The Big Short (2015)

Another of last year’s Best Picture nominees, The Big Short is one of the two best movies ever made about the subprime mortgage crisis (the other being Margin Call, which unfortunately is not streaming on Netflix right now). The economy took a nosedive in 2008, taking  a lot of regular people down with it. A few Wall Street watchers saw the crash coming and bet against the markets, but the hard thing about foresight is being proved right. Watch this movie, and prepare to get angry.


We Need To Talk About Kevin (2011)

Do you have kids? Do you ever worry that they might grow up to be mass-murdering sociopaths? Don’t worry, they won’t.

Unless they do…

Tilda Swinton stars as a mother who struggles to bond with her son and, over time, is increasingly suspicious of his actions. The film squeezes a suffocating amount of tension out of the inevitability of Kevin’s evolution, and Ezra Miller (the future Flash) stars in a  breakout role that toes too many emotional lines to even describe.


An Honest Liar (2014)

This biographical documentary looks at the life of  James “The Amazing” Randi, a magician and escape artist who retired from performing and devoted his life to debunking psychics and mystics as charlatans and frauds. He excelled in both careers, going from guest appearances in Happy Days as “The Amazing Randi” to exposing televangelist Peter Popoff, who relied on a hidden earpiece to receive diving inspiration about his flock.

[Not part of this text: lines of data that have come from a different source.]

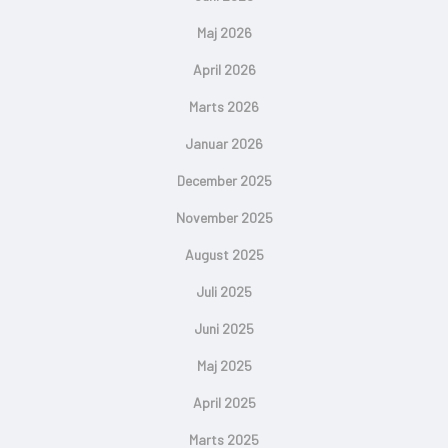
Maj 2026
April 2026
Marts 2026
Januar 2026
December 2025
November 2025
August 2025
Juli 2025
Juni 2025
Maj 2025
April 2025
Marts 2025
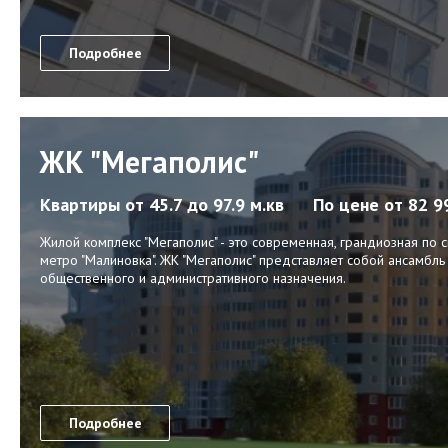
Подробнее
ЖК "Мегаполис"
Квартиры
от 45.7 до 97.9 м.кв
По цене
от 82 9
Жилой комплекс "Мегаполис" - это современная, грандиозная по
метро "Малиновка". ЖК "Мегаполис" представляет собой ансамб
общественного и административного назначения.
Подробнее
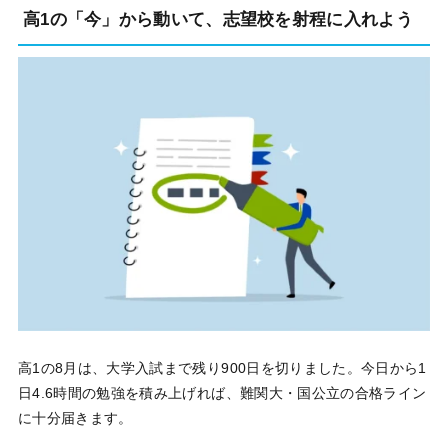
高1の「今」から動いて、志望校を射程に入れよう
高1の8月は、大学入試まで残り900日を切りました。今日から1
日4.6時間の勉強を積み上げれば、難関大・国公立の合格ライン
に十分届きます。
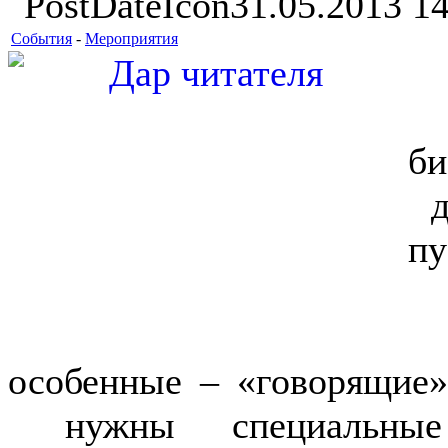
31.05.2013 14
События
-
Мероприятия
Чи
б
до
пу
Н
особенные – «говорящие»
нужны специальные 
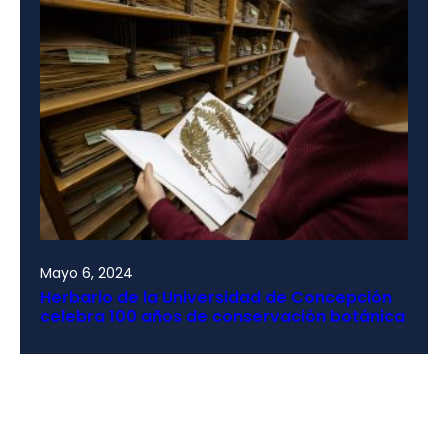
Mayo 6, 2024
Herbario de la Universidad de Concepción
celebra 100 años de conservación botánica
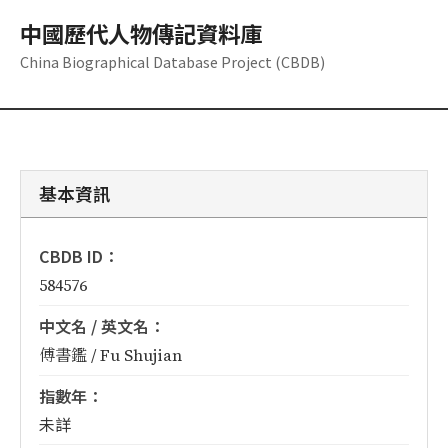
中國歷代人物傳記資料庫
China Biographical Database Project (CBDB)
基本資訊
CBDB ID：
584576
中文名 / 英文名：
傅書鑑 / Fu Shujian
指數年：
未詳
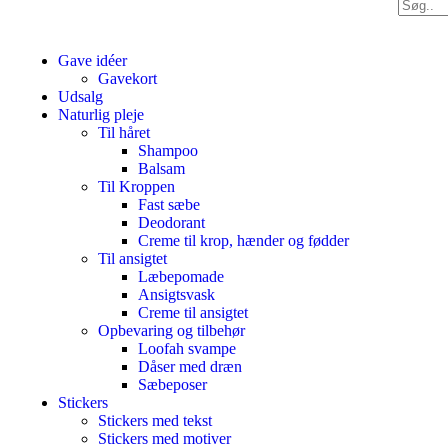
Gave idéer
Gavekort
Udsalg
Naturlig pleje
Til håret
Shampoo
Balsam
Til Kroppen
Fast sæbe
Deodorant
Creme til krop, hænder og fødder
Til ansigtet
Læbepomade
Ansigtsvask
Creme til ansigtet
Opbevaring og tilbehør
Loofah svampe
Dåser med dræn
Sæbeposer
Stickers
Stickers med tekst
Stickers med motiver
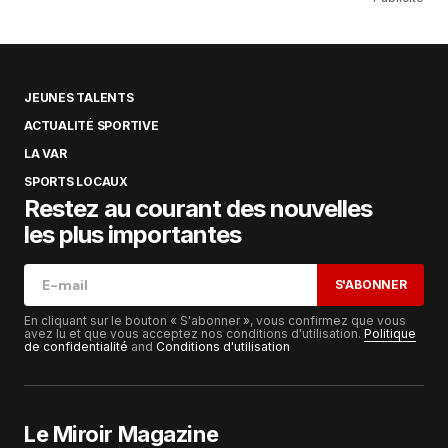
JEUNES TALENTS
ACTUALITÉ SPORTIVE
LA VAR
SPORTS LOCAUX
Restez au courant des nouvelles
les plus importantes
S'ABONNER
En cliquant sur le bouton « S'abonner », vous confirmez que vous
avez lu et que vous acceptez nos conditions d'utilisation.
Politique
de confidentialité
and
Conditions d'utilisation
Le Miroir Magazine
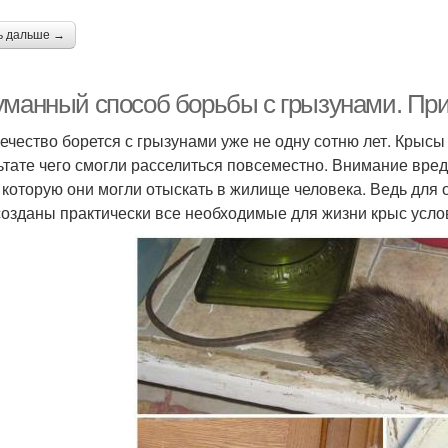
ь дальше →
уманный способ борьбы с грызунами. Пр
ечество борется с грызунами уже не одну сотню лет. Крысы 
ьтате чего смогли расселиться повсеместно. Внимание вре
 которую они могли отыскать в жилище человека. Ведь для 
 созданы практически все необходимые для жизни крыс усло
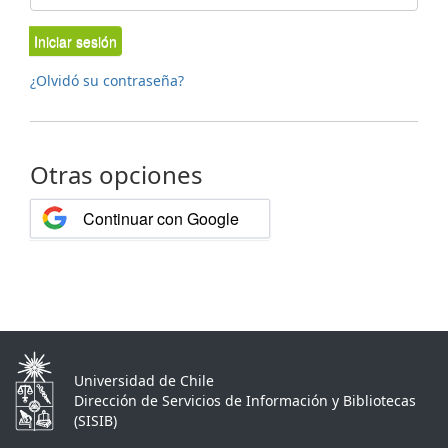
Iniciar sesión
¿Olvidó su contraseña?
Otras opciones
Continuar con Google
Universidad de Chile
Dirección de Servicios de Información y Bibliotecas
(SISIB)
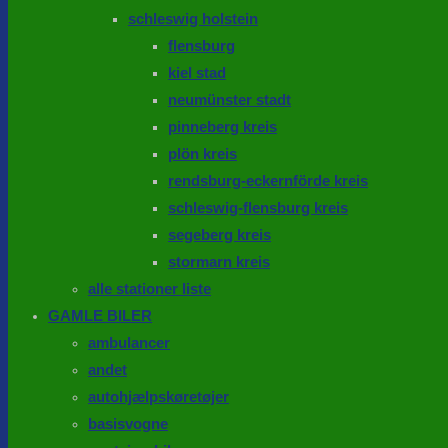
schleswig holstein
flensburg
kiel stad
neumünster stadt
pinneberg kreis
plön kreis
rendsburg-eckernförde kreis
schleswig-flensburg kreis
segeberg kreis
stormarn kreis
alle stationer liste
GAMLE BILER
ambulancer
andet
autohjælpskøretøjer
basisvogne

The dual-track of Randi’s legacy is affectionately captured in An Honest Liar, as is the charm and charisma of Randi himself. He is, as they say, a character, and this documentary does him justice.


Experimenter (2015)

Did you ever hear about that study where people were told to shock a man for giving wrong word-association answers? And they did, for the most part, despite the man’s pleas to stop?

Or perhaps you’ve heard about six degrees of separation, the idea that everyone can be connected through a chain of six people?

They both are the work of Stanley Milgram, a controversial social psychologist with a penchant for devising thought-provoking experimentation on human behavior. His work gets the biopic treatment in Experimenter, starring Peter Sarsgaard, Winona Ryder and a brief appearance by the late Anton Yelchin, who died last month.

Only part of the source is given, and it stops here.